Spotlight on Hocking County CIC

Larry Kienzle, president of the Hocking County Community Improvement Corporation, reviews information pertaining to the organization with Executive Director Joy Davis. Davis has completed her first year in office and is looking forward to helping move Logan into the future with new manufacturing companies, restaurants and hotels. PHOTO FROM Logan Daily News

Larry Kienzle, president of the Hocking County Community Improvement Corporation, reviews information pertaining to the organization with Executive Director Joy Davis. Davis has completed her first year in office and is looking forward to helping move Logan into the future with new manufacturing companies, restaurants and hotels. PHOTO FROM Logan Daily News

Joy Davis was hired as the new executive director of the Hocking County Community Improvement Corporation in January 2014. She replaced Bill Rinehart, who served in that capacity as well as the executive director of the Logan-Hocking Chamber of Commerce for more than a decade.

“2014 was a year of change for the Hocking County CIC,” said CIC Board President Larry Kienzle. “Kind of like ripping the training wheels off the bicycle, riding, falling, getting back up and riding again.”

The purpose of the CIC is to recruit and retain local manufacturing businesses in an effort to create more jobs in the county, and Davis has taken the extra steps to accomplish this, according to Kienzle.

“I have memories of what we used to be and want that back,” Davis said, referring to the lack of manufacturing companies in Hocking County and retail shops in Downtown Logan.

Kienzle said transforming the board into compliance has provided opportunities for new insights, visions, and perspectives, all of which have set expectations for the work of the CIC staff.

“Hiring Joy as the executive director has added direction and expertise that will move the organization forward and transform it into a catalyst for positive change in our beloved community.”

Kienzle noted that Davis and Carol Martin have completed a lot of groundwork that was relevant and necessary to put the CIC on track to achieve great things including:

• Creating a records retention policy

• Organizing CIC records

• Improving relationships with local businesses and tenants of CIC-owned buildings

• Developing and strengthening bonds with elected officials at all level

• Conducting local market studies

• Meeting with local manufacturers to gain knowledge of operations and issues

• Seeking out opportunities for addition revenues

• Gaining a better understanding of the capabilities of the local service providers

• Learning of plans to increase rail capacity to the region

“I think I’ve done pretty well in the first year,” Davis stated. “I came in with some idea of what I was getting into because when they hired me they told me it might be difficult based on the way things have changed. I think we’ve managed to accomplish some things. I’m proud of the fact we have moved forward and we have accomplished some things.”

Among some of Davis’ accomplishments are:

• Securing space for Logan Coatings Company, which is moving equipment into its new facility

• Participating in the groundbreaking ceremony for the Amanda Manufacturing expansion

• Continuing conversations with prospective new businesses to the area

• Working closely with the regional partner, Appalachian Partnership for Economic Growth

In 2015, Davis is hoping to see more manufacturers come to the area; is presently working on America’s Best Community grant; is hopeful for more restaurants and hotels; and has been looking into the possibility of a spec building on Chieftain Drive.

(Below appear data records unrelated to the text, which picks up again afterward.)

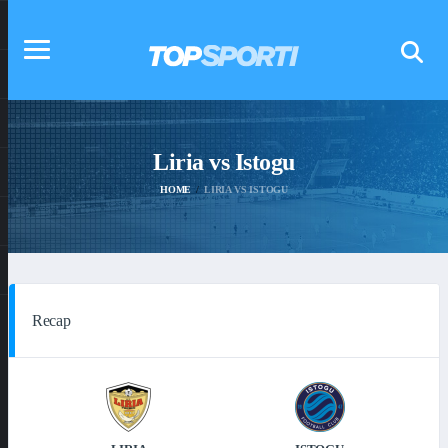
Liria vs Istogu
HOME
LIRIA VS ISTOGU
Recap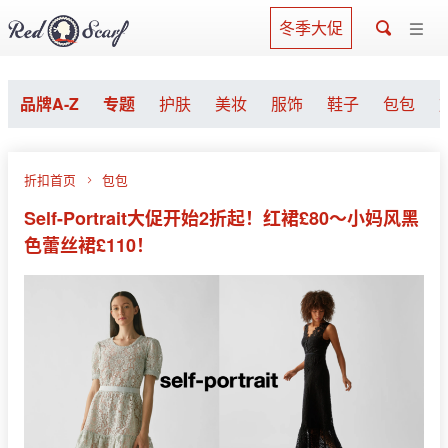
冬季大促
品牌A-Z
专题
护肤
美妆
服饰
鞋子
包包
折扣首页
包包
Self-Portrait大促开始2折起！红裙£80～小妈风黑
色蕾丝裙£110！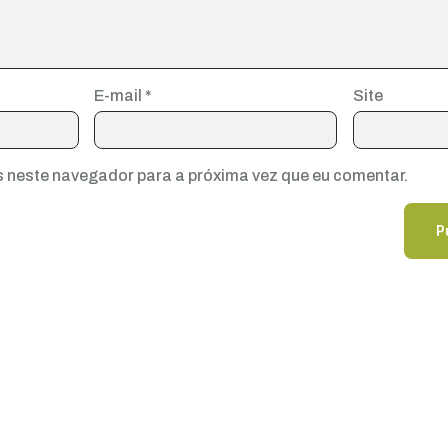
E-mail
*
Site
 neste navegador para a próxima vez que eu comentar.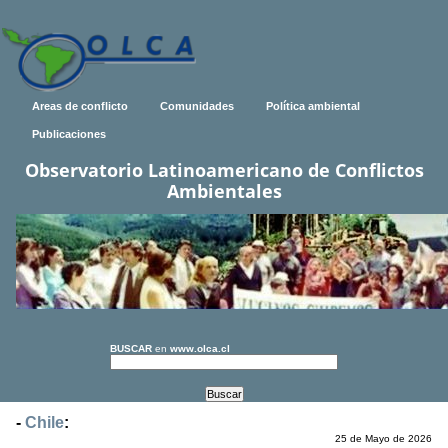
Areas de conflicto
Comunidades
Política ambiental
Publicaciones
Observatorio Latinoamericano de Conflictos
Ambientales
BUSCAR
en
www.olca.cl
-
Chile
:
25 de Mayo de 2026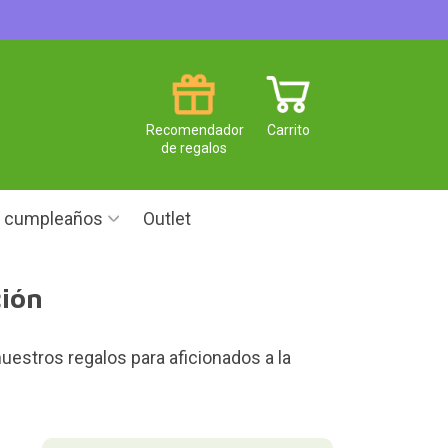
Recomendador
Carrito
de regalos
e cumpleaños
Outlet
ción
uestros regalos para aficionados a la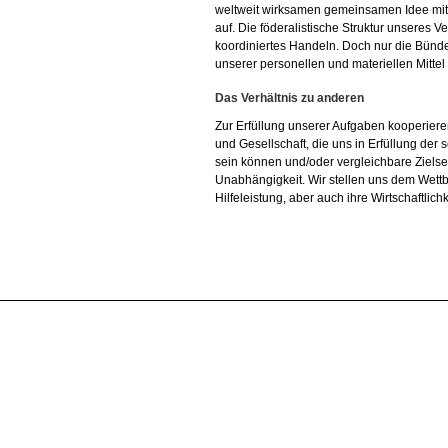
weltweit wirksamen gemeinsamen Idee mit e
auf. Die föderalistische Struktur unseres 
koordiniertes Handeln. Doch nur die Bün
unserer personellen und materiellen Mittel
Das Verhältnis zu anderen
Zur Erfüllung unserer Aufgaben kooperieren
und Gesellschaft, die uns in Erfüllung der 
sein können und/oder vergleichbare Ziel
Unabhängigkeit. Wir stellen uns dem Wettb
Hilfeleistung, aber auch ihre Wirtschaftlich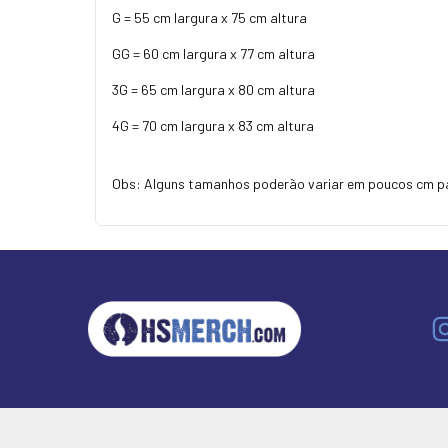
G = 55 cm largura x 75 cm altura
GG = 60 cm largura x 77 cm altura
3G = 65 cm largura x 80 cm altura
4G = 70 cm largura x 83 cm altura
Obs: Alguns tamanhos poderão variar em poucos cm p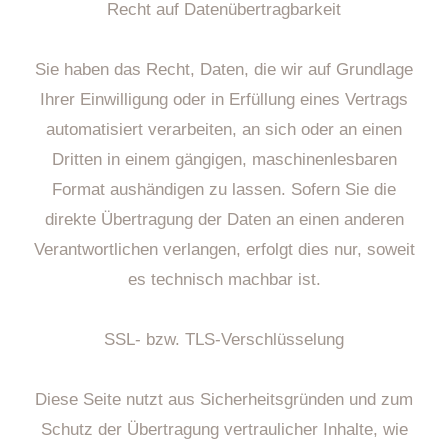
Recht auf Datenübertragbarkeit
Sie haben das Recht, Daten, die wir auf Grundlage
Ihrer Einwilligung oder in Erfüllung eines Vertrags
automatisiert verarbeiten, an sich oder an einen
Dritten in einem gängigen, maschinenlesbaren
Format aushändigen zu lassen. Sofern Sie die
direkte Übertragung der Daten an einen anderen
Verantwortlichen verlangen, erfolgt dies nur, soweit
es technisch machbar ist.
SSL- bzw. TLS-Verschlüsselung
Diese Seite nutzt aus Sicherheitsgründen und zum
Schutz der Übertragung vertraulicher Inhalte, wie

When first hired by the board, Davis said she already had a strategic plan in mind. However, like many, Davis has encountered some struggles along the way, but nothing she can’t conquer.

“One of my biggest struggles is I remember what Logan used to be, I know we can become vibrant once again, so my biggest struggle is actually my own, which is I’m too direct and that steps on many toes,” Davis added.

“There are folks who have the memory of what Logan used to be, but don’t want to embrace the idea that we have to change to make it work to become vibrant again. Their idea is we should just have to be Logan as Logan has always been and be vibrant at the same time, but we can’t.”

A former employee of the Fairfield County Chamber of Commerce and Fairfield County Economic Development, Davis earned the designation of Certified Economic Developer, a national recognition that denotes a mastery of principal skills in economic development, professional attainment and a commitment to personal and professional growth in 2009.

She was the Violet Township Economic Development Specialist and had the responsibility of working with public officials, business leaders and community members to create the leadership team needed to build upon and maximize the economic development sector within Violet Township. She also was responsible for promoting the township to expand business opportunities.

Davis’ duties with Hocking County CIC is basically the same and she is responsible and instrumental in marketing Logan and Hocking County as a great place to live and work. She also is working closely with city and county officials to promote economic growth, retention and expansion of current businesses.

Davis is a graduate of the Logan High School Class of 1986.